### EXERCISE
Once the pictures are removed, restate the listing word for word.

### DATA TO PROCESS

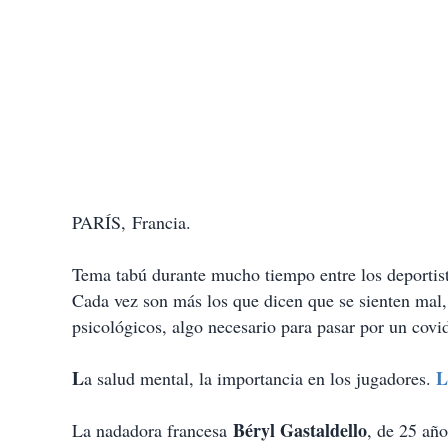
PARÍS, Francia.
Tema tabú durante mucho tiempo entre los deportis
Cada vez son más los que dicen que se sienten mal,
psicológicos, algo necesario para pasar por un covi
L
L
a salud mental, la importancia en los jugadores.
Béryl Gastaldello
La nadadora francesa
, de 25 añ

### PROBLEM SOLUTION
PARÍS, Francia.
Tema tabú durante mucho tiempo entre los deportis
Cada vez son más los que dicen que se sienten mal,
psicológicos, algo necesario para pasar por un covi
L
L
a salud mental, la importancia en los jugadores.
Béryl Gastaldello
La nadadora francesa
, de 25 añ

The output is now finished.